Ventilation of the area directly below the roof deck is needed to minimize the moisture buildup in this area. An excessive moisture condition can result in deterioration of the roof deck, a lowering of the thermal resistance of the insulation, and, eventually, damage to the interior of the structure. During the cooler months, the moisture trapped in the area between the roof and the upper-level ceiling will condense, drip onto the insulation, and cause random water stains on the ceiling. Adequate ventilation of this area is also important in reducing the summer heat load on the rooms located immediately below the roof.
All too often, provisions for ventilation have been omitted by the builder. Therefore, when inspecting a flat roof, be sure to look for ventilation openings. The openings might be in the form of roof vents (vertical pipes protruding through the roof deck) or open areas in the side of the building just below the roof. Roof vents are often shielded from the rain by a cover and should not be confused with the plumbing vent stacks, which also protrude through the roof deck. The plumbing vent stack is connected to the house sewer line and is easily identified by the odor of the discharging gases. If no ventilation openings are noted, that fact should be marked on your worksheet, and installation of ventilation openings should be considered.
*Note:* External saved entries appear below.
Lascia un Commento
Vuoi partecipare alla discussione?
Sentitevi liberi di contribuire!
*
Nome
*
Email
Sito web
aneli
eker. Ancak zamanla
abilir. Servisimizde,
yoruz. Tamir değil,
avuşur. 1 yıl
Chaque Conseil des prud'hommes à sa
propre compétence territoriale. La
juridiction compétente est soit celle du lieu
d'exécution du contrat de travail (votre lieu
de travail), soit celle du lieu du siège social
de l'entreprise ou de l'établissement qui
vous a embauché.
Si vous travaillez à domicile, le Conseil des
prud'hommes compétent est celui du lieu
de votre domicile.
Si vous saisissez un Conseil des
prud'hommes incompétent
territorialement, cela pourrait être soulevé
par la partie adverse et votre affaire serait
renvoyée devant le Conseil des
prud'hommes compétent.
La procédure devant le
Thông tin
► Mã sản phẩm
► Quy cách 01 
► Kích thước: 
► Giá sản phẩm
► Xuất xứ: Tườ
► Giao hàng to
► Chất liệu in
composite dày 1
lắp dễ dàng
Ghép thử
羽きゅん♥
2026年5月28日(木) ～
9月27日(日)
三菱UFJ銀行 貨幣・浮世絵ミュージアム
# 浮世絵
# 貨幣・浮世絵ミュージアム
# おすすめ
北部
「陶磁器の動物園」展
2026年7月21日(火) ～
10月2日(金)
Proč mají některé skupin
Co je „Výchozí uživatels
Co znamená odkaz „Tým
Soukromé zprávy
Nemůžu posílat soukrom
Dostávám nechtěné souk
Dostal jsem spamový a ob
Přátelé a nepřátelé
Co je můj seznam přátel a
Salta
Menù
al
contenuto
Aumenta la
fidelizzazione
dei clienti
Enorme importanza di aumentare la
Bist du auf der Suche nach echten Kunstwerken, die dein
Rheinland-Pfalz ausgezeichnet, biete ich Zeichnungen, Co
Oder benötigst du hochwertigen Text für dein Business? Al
A flat roof must have a watertight covering, rather than one that merely sheds water, to protect the area below the roof from water intrusion. The most common types of flat-roof coverings are built-up, single-ply, roll roofing, and metal. When inspecting a flat roof, look for ponded water. In the past, it was considered desirable to have a roof that was perpetually flooded, because the standing water would reduce the heat load during the summer.
Today, ponded water on a roof is no longer considered desirable, since the disadvantages far outweigh the advantages. Ponded water can become a breeding place for insects and can promote the growth of vegetation and fungi. (See FIG. 2-9.) The roots of plants growing on the roof can puncture an asphalt cover-ing. The freezing of ponded water that has penetrated into the layers of a built-up roof can delaminate the roof covering. The temperature difference of the wet and dry areas on a randomly ponded roof results in differential expansion that might cause warping and cracking of the roof cover. If you see ponded water or signs of past ponding on the roof during your inspection, note the location on your worksheet as an area that should be drained.
A properly designed roof should have provisions for drainage. Two basic drainage designs are used in a flat roof—the perimeter system and the interior drainage system. In the perimeter system, water that drains from the interior portions of the roof collects in gutters or scuppers (openings in a parapet wall) located along the perimeter and then flows into downspouts or merely drips off the roof. In the interior drainage system, drains are located in the roof itself and are connected to downspouts that run through the interior of the structure. Look for one of these drainage systems as you walk around the roof. The interior roof drains are often clogged with debris and are sometimes set higher than the surrounding area, a condition that results in ponding. Look for cracks around the joints between the roof drain and the roof covering.
When inspecting a flat roof, you should also inspect all roof-mounted structures and projections such as skylights, hatch covers, chimneys, vent stacks, and so on. These items are discussed in chapter 3.